BPA enters the body via ingestion, dermal absorption, and inhalation, with ingestion being the most common route of exposure [23,24,25]. A wide array of products used in everyday life contain BPA, including plastic containers, thermal papers, food cans, and beverage cans [26,27,28]. Residual BPA can leach from these products due to incomplete polymerization during production or from depolymerization when exposed to high temperatures or extreme pH conditions, which speed up the hydrolysis of ester bonds that link BPA monomers [6].
Due to concerns surrounding the endocrine disrupting capabilities of BPA, the European Union banned its use in all infant products beginning in 2011, and the U.S. Food and Drug Administration followed suit in 2012. However, BPA remains pervasive in our environments; of greatest concern, pregnant women are still persistently exposed to BPA in a variety of ways. The lipophilic structure of BPA allows it to readily cross cell membranes, as well as both placental and blood–brain barriers [29,30,31], enabling its ability to potentially affect the neurodevelopmental program of a growing embryo or fetus.
Despite vast evidence that BPA should be more tightly regulated, establishing safe exposure levels is complicated as is evidenced by the varied reference doses in different countries. For example, the current reference dose set by the Environmental Protection Agency in the U.S. is 50 mg/kg/day [32], the set tolerable dose intake (TDI) in Canada is 25 mg/kg/day [33], while the European Food Safety Authority (EFSA) set their TDI at 4 mg/kg/day [34].

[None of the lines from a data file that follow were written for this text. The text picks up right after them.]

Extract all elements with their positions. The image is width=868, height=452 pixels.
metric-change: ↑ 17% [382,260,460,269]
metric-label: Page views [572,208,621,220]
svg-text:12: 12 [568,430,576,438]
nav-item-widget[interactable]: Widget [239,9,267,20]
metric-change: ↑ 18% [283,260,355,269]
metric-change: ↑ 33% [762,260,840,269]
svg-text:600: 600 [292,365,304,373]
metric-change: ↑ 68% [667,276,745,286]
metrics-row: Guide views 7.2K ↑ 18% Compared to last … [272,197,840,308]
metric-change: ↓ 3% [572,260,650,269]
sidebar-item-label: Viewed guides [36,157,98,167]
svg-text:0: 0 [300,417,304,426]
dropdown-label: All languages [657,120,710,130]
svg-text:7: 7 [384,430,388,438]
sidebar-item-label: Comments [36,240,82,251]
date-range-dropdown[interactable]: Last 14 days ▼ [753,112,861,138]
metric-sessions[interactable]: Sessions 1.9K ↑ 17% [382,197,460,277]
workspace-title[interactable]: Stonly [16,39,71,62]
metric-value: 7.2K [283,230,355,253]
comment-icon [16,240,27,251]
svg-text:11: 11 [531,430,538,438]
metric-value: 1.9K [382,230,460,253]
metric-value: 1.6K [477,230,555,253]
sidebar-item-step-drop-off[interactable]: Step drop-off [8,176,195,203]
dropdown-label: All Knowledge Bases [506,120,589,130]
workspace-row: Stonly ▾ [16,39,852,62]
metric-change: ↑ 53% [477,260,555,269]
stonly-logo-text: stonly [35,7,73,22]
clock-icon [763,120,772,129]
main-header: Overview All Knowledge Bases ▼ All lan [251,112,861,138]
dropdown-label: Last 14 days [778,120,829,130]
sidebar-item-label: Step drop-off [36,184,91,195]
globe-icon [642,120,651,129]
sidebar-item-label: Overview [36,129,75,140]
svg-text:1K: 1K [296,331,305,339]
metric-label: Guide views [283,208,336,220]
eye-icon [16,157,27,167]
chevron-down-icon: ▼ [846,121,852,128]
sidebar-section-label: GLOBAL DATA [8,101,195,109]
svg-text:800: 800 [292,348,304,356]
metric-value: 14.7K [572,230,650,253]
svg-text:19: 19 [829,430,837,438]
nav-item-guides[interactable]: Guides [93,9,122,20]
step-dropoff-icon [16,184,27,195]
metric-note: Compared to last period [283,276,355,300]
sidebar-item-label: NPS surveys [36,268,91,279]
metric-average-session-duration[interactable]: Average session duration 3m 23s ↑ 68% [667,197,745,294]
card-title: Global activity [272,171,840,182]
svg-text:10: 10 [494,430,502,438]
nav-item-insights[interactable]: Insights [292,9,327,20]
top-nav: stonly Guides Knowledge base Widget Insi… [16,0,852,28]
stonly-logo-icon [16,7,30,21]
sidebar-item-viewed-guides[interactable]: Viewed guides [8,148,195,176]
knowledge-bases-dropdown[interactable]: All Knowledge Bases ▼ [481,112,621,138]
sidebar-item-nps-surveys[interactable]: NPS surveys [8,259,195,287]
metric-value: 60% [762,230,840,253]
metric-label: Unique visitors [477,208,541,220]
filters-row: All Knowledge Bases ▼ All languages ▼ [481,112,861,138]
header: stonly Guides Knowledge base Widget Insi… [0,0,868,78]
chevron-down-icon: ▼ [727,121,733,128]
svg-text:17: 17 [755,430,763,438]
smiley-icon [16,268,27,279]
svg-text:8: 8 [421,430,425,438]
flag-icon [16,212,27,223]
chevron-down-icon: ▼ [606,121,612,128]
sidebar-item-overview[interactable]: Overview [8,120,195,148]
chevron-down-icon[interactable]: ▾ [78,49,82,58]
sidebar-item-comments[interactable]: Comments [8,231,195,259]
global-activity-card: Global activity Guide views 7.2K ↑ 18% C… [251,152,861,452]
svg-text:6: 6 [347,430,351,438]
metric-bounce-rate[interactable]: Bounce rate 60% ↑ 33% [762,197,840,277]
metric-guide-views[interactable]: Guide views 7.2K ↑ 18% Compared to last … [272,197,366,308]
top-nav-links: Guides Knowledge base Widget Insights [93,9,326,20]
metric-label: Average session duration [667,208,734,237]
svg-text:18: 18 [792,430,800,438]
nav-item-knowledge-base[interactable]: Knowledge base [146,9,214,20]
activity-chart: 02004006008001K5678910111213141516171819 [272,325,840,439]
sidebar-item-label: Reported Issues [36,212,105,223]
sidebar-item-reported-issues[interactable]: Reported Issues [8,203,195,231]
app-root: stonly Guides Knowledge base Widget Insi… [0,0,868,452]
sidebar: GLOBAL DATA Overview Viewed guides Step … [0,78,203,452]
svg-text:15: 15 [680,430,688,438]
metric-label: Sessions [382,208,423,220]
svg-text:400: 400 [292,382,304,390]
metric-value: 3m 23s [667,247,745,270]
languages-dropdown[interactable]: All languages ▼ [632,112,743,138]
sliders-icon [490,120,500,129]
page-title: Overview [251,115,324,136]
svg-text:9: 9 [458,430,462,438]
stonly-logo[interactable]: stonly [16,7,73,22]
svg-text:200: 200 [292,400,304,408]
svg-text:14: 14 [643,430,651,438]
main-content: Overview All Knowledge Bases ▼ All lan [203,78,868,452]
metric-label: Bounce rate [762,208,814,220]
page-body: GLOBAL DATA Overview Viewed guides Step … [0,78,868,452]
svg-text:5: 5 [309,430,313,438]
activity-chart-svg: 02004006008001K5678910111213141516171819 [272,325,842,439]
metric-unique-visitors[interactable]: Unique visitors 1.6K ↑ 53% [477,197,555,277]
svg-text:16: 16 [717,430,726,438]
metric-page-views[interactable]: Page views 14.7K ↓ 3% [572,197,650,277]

The reference doses of BPA may be reasonable limits for adults, but the research summarized in this review and others suggest that doses in the ng/kg/day range may have deleterious impacts on the developing brains of laboratory animals [35]. In adult humans, BPA does not bioaccumulate and is metabolized and excreted within 48 h; however, given its environmental prevalence, many individuals experience chronic exposure. In addition, while BPA exposure levels are generally low in adults, averaging 0.043 mg/kg/day in Canada and 0.073 mg/kg/day in the U.S. [32], fetal, infant, and child exposure levels are much higher. In Canada, infants were found to consume up to 1.32 mg /kg/day [32], and in Europe the estimates for child BPA exposure were as high as 13 mg/kg/day [36,37]. Of particular concern regarding NDD pathophysiology, analysis of free versus conjugated BPA in human fetal samples demonstrated a reduced capacity of the fetus to metabolize BPA [38]. In this study, measurement of BPA in fetal liver samples indicated a geometric mean of 2.26 ng/g BPA/wet weight, with individual samples measuring as high as 50 ng/g (or 50 mg/kg) [38]—higher than the daily recommended exposure limitations for BPA in some countries.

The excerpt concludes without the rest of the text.